TASK OBJECTIVE ▸
Only the lines from the start of the entries through the line with "the continuum spectrum" are wanted; please output them exactly.
(Beginning of GIVEN RECORDS)
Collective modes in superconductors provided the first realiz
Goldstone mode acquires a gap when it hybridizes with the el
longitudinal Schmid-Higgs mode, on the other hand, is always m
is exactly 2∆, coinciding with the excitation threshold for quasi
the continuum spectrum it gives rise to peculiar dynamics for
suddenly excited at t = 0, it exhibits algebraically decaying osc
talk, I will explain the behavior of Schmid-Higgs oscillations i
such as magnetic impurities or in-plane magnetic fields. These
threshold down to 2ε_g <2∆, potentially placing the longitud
(End of GIVEN RECORDS)
RESULT FOR THIS EXERCISE ▸
Collective modes in superconductors provided the first realiz
Goldstone mode acquires a gap when it hybridizes with the el
longitudinal Schmid-Higgs mode, on the other hand, is always m
is exactly 2∆, coinciding with the excitation threshold for quasi
the continuum spectrum it gives rise to peculiar dynamics for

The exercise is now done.